Perdido nessas ambigüidades debate-se o Brasil sem fisionomia própria, mergulhado um turbilhão de vozes que teorizam o que ninguém respalda, porque desconhece ou não confia. Nota-se excessiva polemização em torno de qualquer tema e isso é próprio de grupo social com objetivos indefinidos. A polêmica, por sua vez, emperra as decisões as tornando morosas e, muitas vezes, insipientes, o que é altamente prejudicial ao desenvolvimento de qualquer processo evolutivo, quer seja tecnológico ou social. Além do mais, a eterna impossibilidade de consenso denota forte influência de segmentos sociais menores, porém muito poderosos, em detrimento do que seria do real interesse para o conjunto da sociedade.

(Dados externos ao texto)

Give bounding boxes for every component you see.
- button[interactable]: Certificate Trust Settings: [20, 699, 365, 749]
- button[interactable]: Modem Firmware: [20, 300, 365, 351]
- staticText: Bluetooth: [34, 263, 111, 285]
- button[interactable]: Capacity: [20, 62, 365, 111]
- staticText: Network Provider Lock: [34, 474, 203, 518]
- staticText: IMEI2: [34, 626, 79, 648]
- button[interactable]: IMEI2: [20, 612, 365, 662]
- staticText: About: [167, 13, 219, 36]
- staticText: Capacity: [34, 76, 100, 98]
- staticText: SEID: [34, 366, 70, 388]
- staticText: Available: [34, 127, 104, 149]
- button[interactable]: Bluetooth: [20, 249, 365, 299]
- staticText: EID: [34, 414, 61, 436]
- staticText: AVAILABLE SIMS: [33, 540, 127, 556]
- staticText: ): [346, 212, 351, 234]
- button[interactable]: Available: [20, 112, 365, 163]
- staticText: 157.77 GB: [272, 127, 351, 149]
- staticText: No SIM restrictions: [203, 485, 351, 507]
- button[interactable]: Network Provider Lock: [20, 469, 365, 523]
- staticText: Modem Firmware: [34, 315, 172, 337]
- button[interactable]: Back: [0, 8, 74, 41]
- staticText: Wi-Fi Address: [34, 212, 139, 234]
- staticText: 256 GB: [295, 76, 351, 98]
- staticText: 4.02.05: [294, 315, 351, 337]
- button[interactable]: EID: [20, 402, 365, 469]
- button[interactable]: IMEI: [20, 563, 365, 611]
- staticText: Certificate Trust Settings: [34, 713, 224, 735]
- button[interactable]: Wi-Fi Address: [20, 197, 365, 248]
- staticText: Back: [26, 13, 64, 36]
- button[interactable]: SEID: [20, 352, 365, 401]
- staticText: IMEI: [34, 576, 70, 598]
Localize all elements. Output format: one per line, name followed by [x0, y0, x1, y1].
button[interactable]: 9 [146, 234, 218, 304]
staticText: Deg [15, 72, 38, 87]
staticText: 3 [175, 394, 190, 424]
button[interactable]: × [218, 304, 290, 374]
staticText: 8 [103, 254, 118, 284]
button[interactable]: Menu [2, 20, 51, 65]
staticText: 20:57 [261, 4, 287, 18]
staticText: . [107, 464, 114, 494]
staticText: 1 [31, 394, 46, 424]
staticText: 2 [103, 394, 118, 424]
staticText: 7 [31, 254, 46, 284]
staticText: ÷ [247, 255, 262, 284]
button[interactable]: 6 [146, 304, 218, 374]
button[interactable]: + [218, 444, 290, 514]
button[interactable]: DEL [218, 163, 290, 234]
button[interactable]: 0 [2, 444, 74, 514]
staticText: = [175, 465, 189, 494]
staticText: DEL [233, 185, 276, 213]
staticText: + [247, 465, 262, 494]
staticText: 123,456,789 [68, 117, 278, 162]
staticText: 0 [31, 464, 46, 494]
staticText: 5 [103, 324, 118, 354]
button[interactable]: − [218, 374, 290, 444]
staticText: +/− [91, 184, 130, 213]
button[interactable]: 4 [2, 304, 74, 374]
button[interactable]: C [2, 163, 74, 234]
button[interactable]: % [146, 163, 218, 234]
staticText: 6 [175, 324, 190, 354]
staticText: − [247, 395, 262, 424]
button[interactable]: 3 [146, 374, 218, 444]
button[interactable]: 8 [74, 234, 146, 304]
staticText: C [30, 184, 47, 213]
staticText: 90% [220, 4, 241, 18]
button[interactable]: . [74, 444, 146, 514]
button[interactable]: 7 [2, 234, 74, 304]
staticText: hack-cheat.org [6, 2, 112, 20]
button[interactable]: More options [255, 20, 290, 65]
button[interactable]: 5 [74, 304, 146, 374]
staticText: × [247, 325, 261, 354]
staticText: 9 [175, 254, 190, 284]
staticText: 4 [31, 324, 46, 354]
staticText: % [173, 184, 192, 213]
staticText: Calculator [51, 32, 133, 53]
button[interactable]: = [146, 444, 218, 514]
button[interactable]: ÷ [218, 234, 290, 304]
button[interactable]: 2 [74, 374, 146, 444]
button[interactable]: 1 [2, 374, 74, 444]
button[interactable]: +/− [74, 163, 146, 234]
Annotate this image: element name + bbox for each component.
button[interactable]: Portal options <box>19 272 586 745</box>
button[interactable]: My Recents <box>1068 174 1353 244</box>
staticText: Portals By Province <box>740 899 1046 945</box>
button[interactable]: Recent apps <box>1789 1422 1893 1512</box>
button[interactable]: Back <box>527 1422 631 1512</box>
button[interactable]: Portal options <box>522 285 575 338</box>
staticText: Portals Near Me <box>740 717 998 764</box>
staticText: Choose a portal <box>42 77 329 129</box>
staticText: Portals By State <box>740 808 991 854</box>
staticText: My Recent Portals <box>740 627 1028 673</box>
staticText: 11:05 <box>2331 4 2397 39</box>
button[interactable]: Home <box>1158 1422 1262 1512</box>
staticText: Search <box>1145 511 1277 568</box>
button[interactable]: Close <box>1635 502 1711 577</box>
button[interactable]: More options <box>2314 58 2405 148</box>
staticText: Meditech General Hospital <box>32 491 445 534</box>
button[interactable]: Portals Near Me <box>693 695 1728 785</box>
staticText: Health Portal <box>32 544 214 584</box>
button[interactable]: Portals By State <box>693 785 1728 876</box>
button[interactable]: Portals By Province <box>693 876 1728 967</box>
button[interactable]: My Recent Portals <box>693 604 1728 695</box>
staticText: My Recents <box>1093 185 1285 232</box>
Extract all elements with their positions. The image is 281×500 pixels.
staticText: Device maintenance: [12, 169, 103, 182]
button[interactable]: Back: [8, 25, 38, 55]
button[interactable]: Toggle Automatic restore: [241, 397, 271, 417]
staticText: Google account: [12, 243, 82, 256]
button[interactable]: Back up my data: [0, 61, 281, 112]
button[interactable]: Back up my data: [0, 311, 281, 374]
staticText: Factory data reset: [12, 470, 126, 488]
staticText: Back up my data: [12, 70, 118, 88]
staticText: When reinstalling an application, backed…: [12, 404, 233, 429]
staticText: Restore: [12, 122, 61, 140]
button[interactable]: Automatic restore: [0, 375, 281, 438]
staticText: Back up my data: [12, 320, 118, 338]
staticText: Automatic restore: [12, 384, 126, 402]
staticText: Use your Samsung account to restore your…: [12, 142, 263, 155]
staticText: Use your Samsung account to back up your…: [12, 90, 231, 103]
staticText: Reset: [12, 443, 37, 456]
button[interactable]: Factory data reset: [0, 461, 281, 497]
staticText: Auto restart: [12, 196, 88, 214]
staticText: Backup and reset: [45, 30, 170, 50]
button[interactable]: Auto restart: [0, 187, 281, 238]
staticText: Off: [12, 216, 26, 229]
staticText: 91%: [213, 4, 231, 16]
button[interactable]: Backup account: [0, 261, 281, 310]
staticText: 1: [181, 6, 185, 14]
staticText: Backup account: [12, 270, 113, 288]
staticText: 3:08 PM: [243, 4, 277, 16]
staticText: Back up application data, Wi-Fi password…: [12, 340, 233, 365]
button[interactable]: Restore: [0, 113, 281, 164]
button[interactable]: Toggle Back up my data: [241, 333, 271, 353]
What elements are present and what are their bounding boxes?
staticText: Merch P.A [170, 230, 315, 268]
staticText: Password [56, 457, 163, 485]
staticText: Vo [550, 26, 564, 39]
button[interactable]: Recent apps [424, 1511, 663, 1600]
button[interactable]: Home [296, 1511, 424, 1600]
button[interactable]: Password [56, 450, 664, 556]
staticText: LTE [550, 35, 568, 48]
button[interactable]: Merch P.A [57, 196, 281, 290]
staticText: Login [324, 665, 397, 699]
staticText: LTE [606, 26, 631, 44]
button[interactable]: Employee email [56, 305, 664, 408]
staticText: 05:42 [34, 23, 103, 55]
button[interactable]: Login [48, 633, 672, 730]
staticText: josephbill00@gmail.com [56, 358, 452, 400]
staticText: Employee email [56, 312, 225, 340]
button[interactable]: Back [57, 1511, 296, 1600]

A fragmentação de interesses e a pulverização de esforços dirigidos à solução de problemas é tão diversa quanto a multiplicidade étnica brasileira; uma situação altamente desgastante e improdutiva em termos financeiros, temporais e políticos. Por exemplo: que nível de comprometimento patriótico ou fraterno possui os imigrantes japoneses ou, até mesmo, seus descendentes, com a comunidade negra? Estariam as nações indígenas brasileiras dispostas a se sacrificar, sob qualquer pretexto, para solucionar problemas enfrentados pelos comerciantes árabes e coreanos de São Paulo? Os panificadores portugueses do Rio de Janeiro pagariam mais caro pela farinha de trigo, a fim de melhorar a vida dos produtores italianos do Rio Grande do Sul? Quem sabe os coronéis nordestinos, oriundos das oligarquias agrárias feudais, lutariam pelos interesses dos pequenos produtores de leite de Minas Gerais ou estes, por sua vez, em especiais circunstâncias, se mobilizariam para defender os interesses dos empresários paulistas em nome dos milhares de empregos que geram? Todos os "nãos" que seguem as respostas ou mesmo o sentido antagônico que sugerem as perguntas demonstram, que o Brasil multirracial, demorará ainda alguns séculos para apurar uma verdadeira face com características próprias e desenvolver uma espécie de inter-cumplicidade social com a nacionalidade, que o propicie conquistar a respeitabilidade necessária, para que como nação verdadeiramente soberana, esteja preparada sobejamente para competir na arena das adversidades do mundo contemporâneo.
* laissez-faire – deixe estar como está para ver como é que fica.